Overall, I really feel great about this semester. I have challenged myself in ways I never knew possible.
I am a very happy person and my favorite thing to do is laugh, so it is extremely ironic that I am doing a project on a seemingly intense and sad subject matter. However, after these past four months of interacting with homeless individuals, I see my project as something positive. I am so happy I got to interact with many homeless individuals throughout this process, because I have learned something very interesting: many homeless people get through their everyday struggles with a sense of humor. Many of the homeless individuals joke about their struggles, because it is how they can see past this temporary setback. I feel I connect with a lot of these individuals because I approach them with a smile, not a “I feel bad for you” mindset. I treat them as equal individuals because they are.
The December review provided great insight. Right after the review I thought to myself “I have no idea how that went!” But afterwards, I realized this presentation is much different from the Sophomore Review. The objective of the December review is to illicit great conversation and challenge the student. I felt like my panel understood my project, and really went into great depths to have a conversation about next steps. They showed a big interest in my project because they had several questions. I also feel I provided an answer for every question. One of the most interesting questions was regarding the black/white series of Jay’s images and handwriting: “If those are his images and his captions, how is this YOUR art? What is your role?” I knew how to respond to this immediately; of course it is my art, my idea. I was quick to respond that I am the one who created the idea of seeing life through a homeless person’s eyes. I am taking his images and combining them with text to make powerful images. I am making conscious choices about composition and color. I am facilitating this process and creating a way for the homeless individual to get his story out. I feel it is more powerful coming from his eyes.
Because I was able to respond in this matter, the same person then suggested I take it to further lengths and invite more homeless individuals to create work. I could potentially design a show in which such collaborative work (between me and the homeless individual) is shown. This is a very interesting idea, and one that I have been thinking about greatly over the past few days.

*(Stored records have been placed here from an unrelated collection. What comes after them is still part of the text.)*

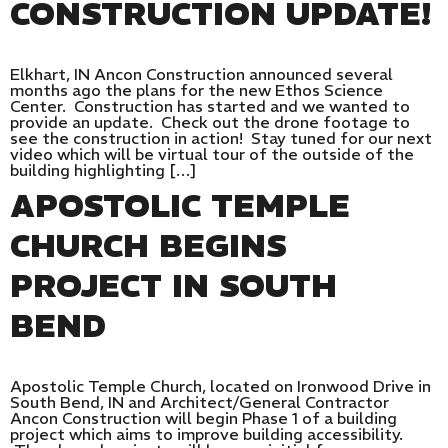
CONSTRUCTION UPDATE!
Elkhart, IN Ancon Construction announced several
months ago the plans for the new Ethos Science
Center. Construction has started and we wanted to
provide an update. Check out the drone footage to
see the construction in action! Stay tuned for our next
video which will be virtual tour of the outside of the
building highlighting […]
APOSTOLIC TEMPLE
CHURCH BEGINS
PROJECT IN SOUTH
BEND
Apostolic Temple Church, located on Ironwood Drive in
South Bend, IN and Architect/General Contractor
Ancon Construction will begin Phase 1 of a building
project which aims to improve building accessibility.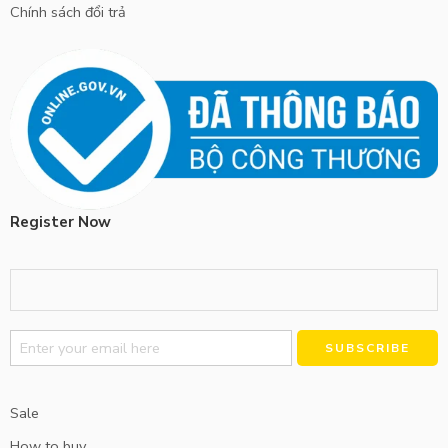
Chính sách đổi trả
Register Now
Alternative:
Sale
How to buy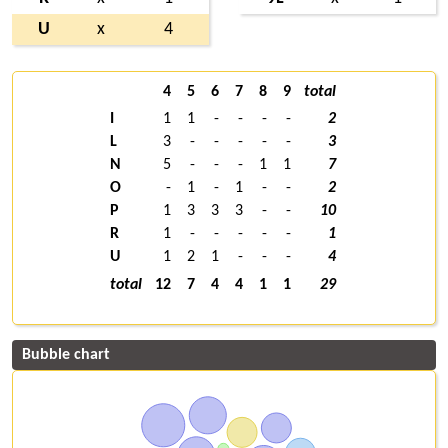
U
x
4
4
5
6
7
8
9
total
I
1
1
-
-
-
-
2
L
3
-
-
-
-
-
3
N
5
-
-
-
1
1
7
O
-
1
-
1
-
-
2
P
1
3
3
3
-
-
10
R
1
-
-
-
-
-
1
U
1
2
1
-
-
-
4
total
12
7
4
4
1
1
29
Bubble chart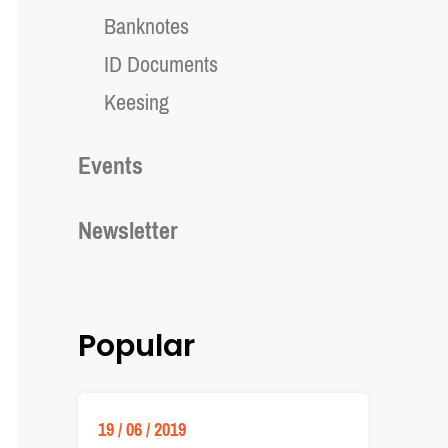
Banknotes
ID Documents
Keesing
Events
Newsletter
Popular
19 / 06 / 2019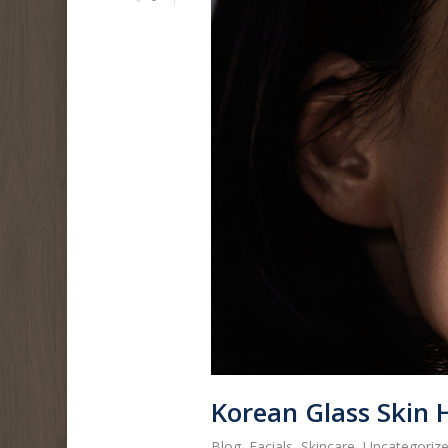
Korean Glass Skin 
Blog
,
Facials
,
Skincare
,
Uncategoriz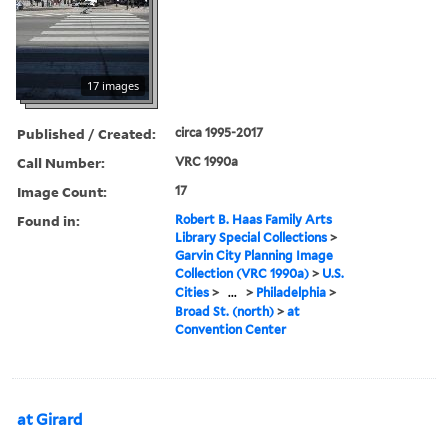
17 images
Published / Created:
circa 1995-2017
Call Number:
VRC 1990a
Image Count:
17
Found in:
Robert B. Haas Family Arts
Library Special Collections
>
Garvin City Planning Image
Collection (VRC 1990a)
>
U.S.
Cities
>
...
>
Philadelphia
>
Broad St. (north)
>
at
Convention Center
at Girard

I also realized I need to be honest about how much work I am going to create over break. I need a physical break from this project, but I must be honest, I can’t get away from it emotionally. To give you an example, on the plane ride home yesterday, I sat next to two women (one in her 30s, the other in her late 40s). We were all talking about where we are from/where we were going, and both individuals talked about how they were recently laid off and were flying to interview for new jobs. The woman in her 30s was almost crying when showing us pictures of her 11 and 7 year old: “I have no idea what I am going to do.” They talked about their upcoming interviews and struggles for over an hour. What are the chances I would sit next to these two?! (Also side note- the day before my flight I changed my original middle seat to an open aisle seat, and happened to sit by them) But seriously, it is true: a day doesn’t go by where I am thinking about the overall implications of the economy: homelessness.
Throughout this semester, I have really gotten to know my peers in a new way. I am really happy with the work everyone has done and I am excited to show my parents my peer's work during the opening. I almost feel like we should put together a directory online for the A&D class of 2010 that includes everyone’s e-mail and cell phone numbers because I think college peers are such a great resource.
I am happy with the connections and work I have made this semester, and I really look forward to going into next semester full force!